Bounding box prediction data
★ ★ ★ ★

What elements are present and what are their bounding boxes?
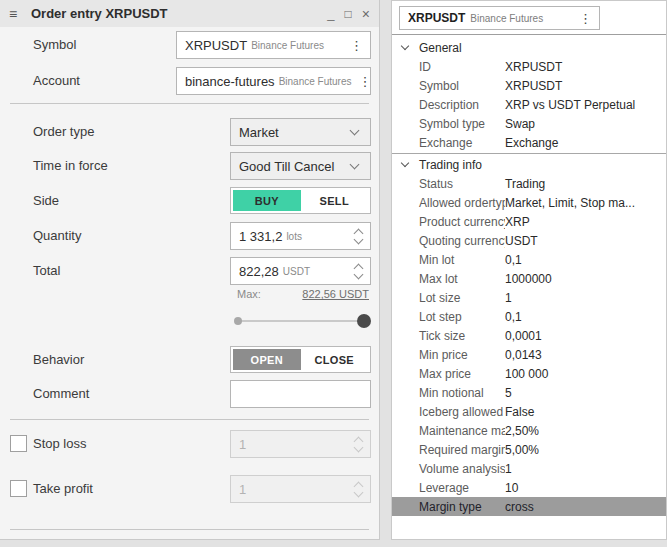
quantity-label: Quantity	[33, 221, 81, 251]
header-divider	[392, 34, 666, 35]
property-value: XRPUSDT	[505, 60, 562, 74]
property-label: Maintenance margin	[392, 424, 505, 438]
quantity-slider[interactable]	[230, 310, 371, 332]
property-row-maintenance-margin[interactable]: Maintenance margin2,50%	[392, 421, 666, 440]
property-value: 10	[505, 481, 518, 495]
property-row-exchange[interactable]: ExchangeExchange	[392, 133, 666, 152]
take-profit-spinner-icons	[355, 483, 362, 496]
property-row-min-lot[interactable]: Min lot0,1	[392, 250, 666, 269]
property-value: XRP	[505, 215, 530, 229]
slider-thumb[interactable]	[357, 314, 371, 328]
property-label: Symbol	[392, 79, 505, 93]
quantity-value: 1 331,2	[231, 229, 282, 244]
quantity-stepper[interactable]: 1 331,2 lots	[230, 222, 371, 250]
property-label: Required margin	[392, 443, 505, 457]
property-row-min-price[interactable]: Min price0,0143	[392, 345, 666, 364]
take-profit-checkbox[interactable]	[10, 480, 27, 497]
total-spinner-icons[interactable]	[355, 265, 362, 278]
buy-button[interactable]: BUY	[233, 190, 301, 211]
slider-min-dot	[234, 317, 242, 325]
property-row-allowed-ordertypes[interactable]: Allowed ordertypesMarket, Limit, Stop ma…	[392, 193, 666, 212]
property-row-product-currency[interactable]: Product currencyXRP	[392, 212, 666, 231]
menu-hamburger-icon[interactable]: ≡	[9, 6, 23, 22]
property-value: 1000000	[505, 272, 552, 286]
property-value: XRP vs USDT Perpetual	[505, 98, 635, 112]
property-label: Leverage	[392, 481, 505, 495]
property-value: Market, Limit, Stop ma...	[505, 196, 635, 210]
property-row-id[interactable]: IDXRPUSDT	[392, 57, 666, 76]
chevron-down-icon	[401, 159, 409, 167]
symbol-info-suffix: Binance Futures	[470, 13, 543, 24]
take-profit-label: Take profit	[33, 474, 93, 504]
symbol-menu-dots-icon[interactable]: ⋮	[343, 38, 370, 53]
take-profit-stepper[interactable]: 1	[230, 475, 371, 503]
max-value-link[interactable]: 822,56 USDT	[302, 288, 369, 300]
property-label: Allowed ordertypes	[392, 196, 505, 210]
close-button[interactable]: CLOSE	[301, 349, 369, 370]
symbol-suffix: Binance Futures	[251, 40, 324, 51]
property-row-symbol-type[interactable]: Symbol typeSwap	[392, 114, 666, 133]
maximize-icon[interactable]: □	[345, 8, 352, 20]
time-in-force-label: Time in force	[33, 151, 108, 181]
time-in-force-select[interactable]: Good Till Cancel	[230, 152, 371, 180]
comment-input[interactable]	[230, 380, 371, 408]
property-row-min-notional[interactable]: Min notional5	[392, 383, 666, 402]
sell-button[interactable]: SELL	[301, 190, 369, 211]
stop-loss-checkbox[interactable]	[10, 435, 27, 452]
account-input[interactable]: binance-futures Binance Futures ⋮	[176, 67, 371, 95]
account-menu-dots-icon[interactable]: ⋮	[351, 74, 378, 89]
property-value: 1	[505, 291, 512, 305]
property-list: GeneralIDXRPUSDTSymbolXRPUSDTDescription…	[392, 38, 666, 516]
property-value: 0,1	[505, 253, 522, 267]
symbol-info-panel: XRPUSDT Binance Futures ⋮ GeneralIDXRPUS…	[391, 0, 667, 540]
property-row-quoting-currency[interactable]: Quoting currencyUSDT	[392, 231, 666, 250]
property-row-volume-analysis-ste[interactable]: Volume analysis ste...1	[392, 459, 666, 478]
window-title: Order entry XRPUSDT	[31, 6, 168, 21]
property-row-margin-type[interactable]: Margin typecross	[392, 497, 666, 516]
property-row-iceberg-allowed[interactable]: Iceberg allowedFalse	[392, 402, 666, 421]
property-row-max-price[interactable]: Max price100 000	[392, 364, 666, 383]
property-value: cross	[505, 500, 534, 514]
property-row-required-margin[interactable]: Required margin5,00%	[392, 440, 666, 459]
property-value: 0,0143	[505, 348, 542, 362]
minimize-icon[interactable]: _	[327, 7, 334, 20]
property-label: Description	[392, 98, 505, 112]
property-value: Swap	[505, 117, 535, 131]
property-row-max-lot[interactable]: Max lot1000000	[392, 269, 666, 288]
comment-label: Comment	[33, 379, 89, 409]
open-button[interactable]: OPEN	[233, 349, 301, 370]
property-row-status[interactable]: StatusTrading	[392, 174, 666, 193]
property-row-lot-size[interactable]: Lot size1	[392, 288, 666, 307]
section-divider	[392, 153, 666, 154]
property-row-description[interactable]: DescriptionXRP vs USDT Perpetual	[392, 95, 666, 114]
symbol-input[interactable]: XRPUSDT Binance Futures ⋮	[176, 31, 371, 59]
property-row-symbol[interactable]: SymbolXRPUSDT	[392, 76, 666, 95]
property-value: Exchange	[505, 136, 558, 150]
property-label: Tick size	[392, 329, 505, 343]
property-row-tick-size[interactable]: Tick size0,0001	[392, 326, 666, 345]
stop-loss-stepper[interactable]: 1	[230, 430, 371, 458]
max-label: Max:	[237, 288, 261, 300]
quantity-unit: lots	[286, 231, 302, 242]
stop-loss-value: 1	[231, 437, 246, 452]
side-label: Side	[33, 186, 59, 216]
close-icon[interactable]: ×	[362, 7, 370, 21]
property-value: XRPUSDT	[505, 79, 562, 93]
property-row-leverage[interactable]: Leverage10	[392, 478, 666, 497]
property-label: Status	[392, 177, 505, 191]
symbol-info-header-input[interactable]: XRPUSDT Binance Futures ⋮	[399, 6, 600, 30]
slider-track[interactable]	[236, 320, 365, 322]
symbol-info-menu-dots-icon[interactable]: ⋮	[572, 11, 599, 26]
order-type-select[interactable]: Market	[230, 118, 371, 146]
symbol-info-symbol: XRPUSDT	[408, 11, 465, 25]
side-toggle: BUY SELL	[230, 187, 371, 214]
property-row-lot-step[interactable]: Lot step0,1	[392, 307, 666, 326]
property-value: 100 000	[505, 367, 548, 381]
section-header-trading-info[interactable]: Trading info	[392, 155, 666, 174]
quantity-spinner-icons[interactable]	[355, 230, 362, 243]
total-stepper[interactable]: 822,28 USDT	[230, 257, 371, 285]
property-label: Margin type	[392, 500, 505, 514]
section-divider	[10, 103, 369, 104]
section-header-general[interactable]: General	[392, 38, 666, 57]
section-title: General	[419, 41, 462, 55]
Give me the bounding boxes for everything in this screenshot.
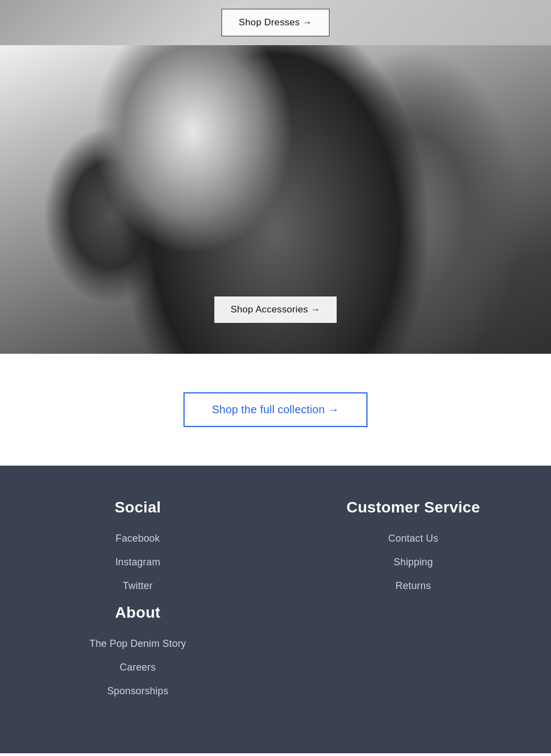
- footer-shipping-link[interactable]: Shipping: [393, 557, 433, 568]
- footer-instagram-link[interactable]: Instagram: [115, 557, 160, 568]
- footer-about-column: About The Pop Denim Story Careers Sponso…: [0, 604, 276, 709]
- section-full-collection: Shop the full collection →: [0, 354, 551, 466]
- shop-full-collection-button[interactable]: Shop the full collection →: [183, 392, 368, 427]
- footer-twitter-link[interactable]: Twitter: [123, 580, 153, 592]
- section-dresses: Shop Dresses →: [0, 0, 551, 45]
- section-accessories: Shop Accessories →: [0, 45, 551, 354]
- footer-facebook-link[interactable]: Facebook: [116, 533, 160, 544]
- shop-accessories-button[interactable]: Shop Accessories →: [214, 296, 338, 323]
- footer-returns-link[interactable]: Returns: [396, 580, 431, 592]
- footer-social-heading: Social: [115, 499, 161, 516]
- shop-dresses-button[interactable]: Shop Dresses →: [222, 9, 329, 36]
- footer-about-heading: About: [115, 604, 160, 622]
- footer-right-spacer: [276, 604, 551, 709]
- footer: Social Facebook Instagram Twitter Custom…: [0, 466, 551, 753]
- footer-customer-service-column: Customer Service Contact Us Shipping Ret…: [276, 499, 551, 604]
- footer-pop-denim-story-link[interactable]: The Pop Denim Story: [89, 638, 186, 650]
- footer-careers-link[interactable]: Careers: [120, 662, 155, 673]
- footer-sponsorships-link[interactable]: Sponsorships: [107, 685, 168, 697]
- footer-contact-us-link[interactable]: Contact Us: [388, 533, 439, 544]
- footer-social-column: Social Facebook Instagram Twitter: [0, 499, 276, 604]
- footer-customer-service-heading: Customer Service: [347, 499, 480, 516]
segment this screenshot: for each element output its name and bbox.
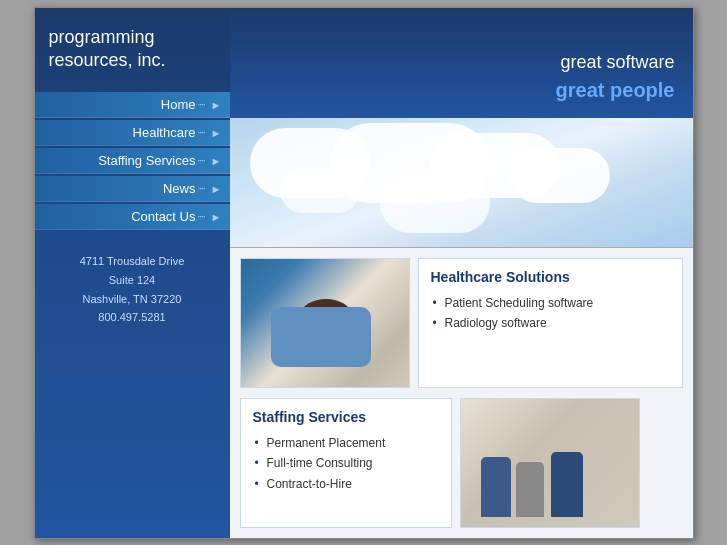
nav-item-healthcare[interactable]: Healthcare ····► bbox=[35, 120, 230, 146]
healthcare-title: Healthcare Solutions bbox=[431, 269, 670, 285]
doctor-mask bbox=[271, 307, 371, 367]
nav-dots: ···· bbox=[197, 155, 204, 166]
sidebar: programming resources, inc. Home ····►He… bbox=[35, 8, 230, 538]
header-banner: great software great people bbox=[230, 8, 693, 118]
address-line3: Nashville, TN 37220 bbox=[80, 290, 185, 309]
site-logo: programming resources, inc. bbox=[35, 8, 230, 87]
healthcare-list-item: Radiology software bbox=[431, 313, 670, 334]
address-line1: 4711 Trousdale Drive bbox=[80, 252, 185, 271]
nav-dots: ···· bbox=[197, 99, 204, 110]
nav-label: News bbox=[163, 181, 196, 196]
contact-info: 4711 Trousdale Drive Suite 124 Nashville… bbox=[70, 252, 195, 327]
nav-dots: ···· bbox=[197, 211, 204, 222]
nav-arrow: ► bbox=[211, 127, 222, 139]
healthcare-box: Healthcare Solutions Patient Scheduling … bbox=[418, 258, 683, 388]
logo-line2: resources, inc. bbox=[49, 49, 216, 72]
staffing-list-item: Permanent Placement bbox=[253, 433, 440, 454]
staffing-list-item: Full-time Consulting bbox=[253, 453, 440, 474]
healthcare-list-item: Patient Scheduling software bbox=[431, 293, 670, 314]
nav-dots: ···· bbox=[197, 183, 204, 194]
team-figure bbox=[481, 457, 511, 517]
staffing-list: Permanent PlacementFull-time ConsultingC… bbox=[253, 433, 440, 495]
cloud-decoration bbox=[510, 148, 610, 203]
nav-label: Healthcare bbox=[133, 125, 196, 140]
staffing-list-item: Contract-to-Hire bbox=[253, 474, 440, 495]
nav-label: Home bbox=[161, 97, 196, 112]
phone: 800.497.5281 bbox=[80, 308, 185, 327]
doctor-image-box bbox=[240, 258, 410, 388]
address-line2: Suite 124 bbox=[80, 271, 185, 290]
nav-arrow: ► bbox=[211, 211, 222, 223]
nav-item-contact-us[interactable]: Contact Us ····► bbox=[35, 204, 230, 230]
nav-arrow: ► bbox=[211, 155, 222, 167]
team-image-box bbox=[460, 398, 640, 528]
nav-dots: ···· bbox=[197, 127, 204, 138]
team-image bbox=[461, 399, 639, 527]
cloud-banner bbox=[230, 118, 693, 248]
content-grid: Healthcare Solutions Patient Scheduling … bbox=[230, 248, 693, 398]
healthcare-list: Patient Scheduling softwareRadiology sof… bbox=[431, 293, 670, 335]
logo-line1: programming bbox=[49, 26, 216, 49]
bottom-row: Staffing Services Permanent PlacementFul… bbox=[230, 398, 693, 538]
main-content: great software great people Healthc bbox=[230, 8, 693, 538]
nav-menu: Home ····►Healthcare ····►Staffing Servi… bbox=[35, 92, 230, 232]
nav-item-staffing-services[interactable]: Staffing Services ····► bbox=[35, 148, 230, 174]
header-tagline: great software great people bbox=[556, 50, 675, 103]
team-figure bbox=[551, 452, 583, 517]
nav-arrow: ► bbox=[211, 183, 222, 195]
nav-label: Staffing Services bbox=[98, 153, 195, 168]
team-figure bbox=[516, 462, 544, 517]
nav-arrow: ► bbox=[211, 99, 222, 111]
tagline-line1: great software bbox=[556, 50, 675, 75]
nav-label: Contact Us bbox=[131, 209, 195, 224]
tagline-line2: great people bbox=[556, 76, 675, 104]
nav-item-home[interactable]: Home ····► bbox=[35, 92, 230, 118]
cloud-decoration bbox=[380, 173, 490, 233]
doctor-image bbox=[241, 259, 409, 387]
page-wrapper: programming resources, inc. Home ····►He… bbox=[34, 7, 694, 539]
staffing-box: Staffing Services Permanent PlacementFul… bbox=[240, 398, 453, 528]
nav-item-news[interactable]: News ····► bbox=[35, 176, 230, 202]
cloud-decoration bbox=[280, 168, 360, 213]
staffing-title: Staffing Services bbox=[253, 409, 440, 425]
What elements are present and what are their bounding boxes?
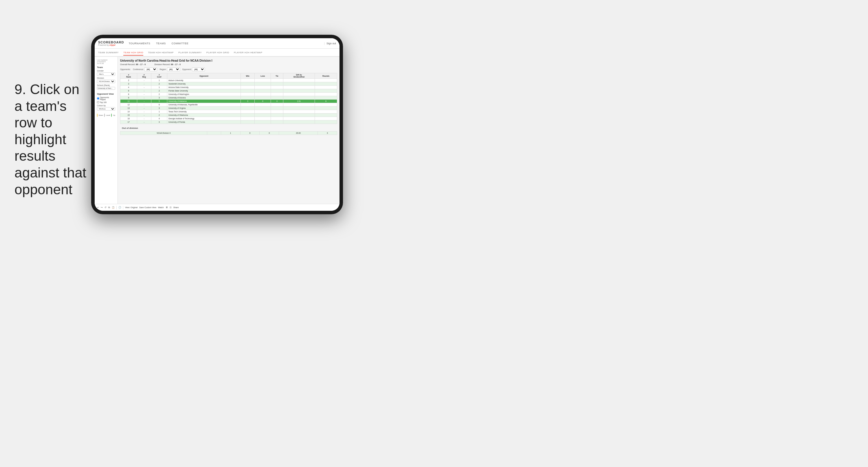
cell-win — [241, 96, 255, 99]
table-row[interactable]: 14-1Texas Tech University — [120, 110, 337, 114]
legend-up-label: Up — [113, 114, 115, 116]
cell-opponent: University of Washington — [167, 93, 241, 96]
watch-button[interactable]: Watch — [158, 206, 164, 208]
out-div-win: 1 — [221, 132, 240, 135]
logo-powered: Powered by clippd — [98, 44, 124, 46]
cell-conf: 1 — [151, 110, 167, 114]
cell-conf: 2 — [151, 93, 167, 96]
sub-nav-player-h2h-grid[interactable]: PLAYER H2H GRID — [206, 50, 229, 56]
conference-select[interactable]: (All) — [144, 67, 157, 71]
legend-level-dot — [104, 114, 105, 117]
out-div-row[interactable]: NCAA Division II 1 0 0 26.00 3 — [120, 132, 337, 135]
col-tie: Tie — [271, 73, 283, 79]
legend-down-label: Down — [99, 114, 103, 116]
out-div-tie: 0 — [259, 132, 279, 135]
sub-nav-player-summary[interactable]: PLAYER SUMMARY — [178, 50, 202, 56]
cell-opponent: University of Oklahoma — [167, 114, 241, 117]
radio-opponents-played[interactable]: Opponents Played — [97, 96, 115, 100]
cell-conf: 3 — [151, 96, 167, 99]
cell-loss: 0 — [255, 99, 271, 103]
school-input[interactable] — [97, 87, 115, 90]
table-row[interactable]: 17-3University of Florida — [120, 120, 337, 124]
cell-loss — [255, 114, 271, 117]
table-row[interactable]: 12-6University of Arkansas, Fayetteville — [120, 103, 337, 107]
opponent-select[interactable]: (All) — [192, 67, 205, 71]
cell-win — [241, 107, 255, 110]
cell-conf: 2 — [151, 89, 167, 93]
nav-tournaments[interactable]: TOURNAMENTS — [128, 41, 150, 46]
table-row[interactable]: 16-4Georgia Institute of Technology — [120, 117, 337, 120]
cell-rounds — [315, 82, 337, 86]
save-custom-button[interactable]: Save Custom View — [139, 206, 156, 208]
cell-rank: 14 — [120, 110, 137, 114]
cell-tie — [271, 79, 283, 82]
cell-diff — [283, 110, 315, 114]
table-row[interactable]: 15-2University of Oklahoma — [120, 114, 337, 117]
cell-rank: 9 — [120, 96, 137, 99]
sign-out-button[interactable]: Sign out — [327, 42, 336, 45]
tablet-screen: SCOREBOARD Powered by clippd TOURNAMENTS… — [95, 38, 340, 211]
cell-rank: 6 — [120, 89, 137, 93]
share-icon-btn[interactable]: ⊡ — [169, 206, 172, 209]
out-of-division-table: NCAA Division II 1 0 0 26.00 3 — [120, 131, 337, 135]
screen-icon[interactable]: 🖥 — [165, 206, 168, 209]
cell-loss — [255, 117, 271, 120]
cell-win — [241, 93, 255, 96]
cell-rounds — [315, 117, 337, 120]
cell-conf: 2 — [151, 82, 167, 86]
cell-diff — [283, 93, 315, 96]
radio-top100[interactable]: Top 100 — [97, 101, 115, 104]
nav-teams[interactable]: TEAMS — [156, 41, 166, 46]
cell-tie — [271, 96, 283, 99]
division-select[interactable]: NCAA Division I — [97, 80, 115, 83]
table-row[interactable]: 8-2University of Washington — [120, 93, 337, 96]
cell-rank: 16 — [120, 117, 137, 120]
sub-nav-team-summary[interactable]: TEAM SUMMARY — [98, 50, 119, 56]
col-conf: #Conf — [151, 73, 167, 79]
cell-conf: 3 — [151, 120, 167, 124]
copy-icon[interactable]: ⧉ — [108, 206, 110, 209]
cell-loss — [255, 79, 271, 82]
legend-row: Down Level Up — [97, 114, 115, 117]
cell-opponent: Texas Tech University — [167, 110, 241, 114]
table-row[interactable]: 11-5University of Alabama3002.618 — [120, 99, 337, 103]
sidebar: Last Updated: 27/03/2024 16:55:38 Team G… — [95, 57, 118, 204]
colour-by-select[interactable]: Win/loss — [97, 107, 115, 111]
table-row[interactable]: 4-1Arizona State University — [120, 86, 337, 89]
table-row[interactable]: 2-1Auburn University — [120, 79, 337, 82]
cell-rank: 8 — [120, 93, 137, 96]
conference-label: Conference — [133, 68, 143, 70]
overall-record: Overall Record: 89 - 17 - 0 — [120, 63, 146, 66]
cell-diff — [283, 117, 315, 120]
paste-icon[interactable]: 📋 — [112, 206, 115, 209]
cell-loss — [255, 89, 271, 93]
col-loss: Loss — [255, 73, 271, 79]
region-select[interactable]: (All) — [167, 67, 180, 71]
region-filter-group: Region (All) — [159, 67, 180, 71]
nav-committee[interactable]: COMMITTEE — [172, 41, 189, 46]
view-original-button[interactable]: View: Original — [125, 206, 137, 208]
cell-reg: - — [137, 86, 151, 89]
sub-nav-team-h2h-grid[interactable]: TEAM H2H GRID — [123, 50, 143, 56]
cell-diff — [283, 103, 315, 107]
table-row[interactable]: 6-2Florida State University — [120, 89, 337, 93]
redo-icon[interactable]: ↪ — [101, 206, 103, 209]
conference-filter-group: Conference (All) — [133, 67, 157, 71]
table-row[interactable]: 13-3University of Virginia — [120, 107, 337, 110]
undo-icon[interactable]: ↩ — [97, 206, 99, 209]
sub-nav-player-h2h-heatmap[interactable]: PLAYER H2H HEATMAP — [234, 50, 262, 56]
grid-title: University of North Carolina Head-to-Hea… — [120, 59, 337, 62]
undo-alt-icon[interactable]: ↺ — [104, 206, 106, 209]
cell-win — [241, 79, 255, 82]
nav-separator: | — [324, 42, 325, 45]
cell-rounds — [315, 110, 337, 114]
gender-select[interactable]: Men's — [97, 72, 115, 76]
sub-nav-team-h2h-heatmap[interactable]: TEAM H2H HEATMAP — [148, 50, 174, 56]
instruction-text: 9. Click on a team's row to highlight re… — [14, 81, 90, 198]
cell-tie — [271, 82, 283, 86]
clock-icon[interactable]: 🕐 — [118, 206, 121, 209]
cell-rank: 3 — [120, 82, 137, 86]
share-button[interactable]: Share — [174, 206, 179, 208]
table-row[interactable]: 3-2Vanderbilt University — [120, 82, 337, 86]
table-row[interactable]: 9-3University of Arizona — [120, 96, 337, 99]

★ ★ ★ ★

**TASK TO CARRY OUT:**
Which lines of the data contain "Scheduling"? Copy them all.

**COMPLETED EXERCISE:**
healthcare-box: Healthcare Solutions Patient Scheduling … bbox=[418, 258, 683, 388]
healthcare-list-item: Patient Scheduling software bbox=[431, 293, 670, 314]
content-grid: Healthcare Solutions Patient Scheduling … bbox=[230, 248, 693, 398]
healthcare-list: Patient Scheduling softwareRadiology sof… bbox=[431, 293, 670, 335]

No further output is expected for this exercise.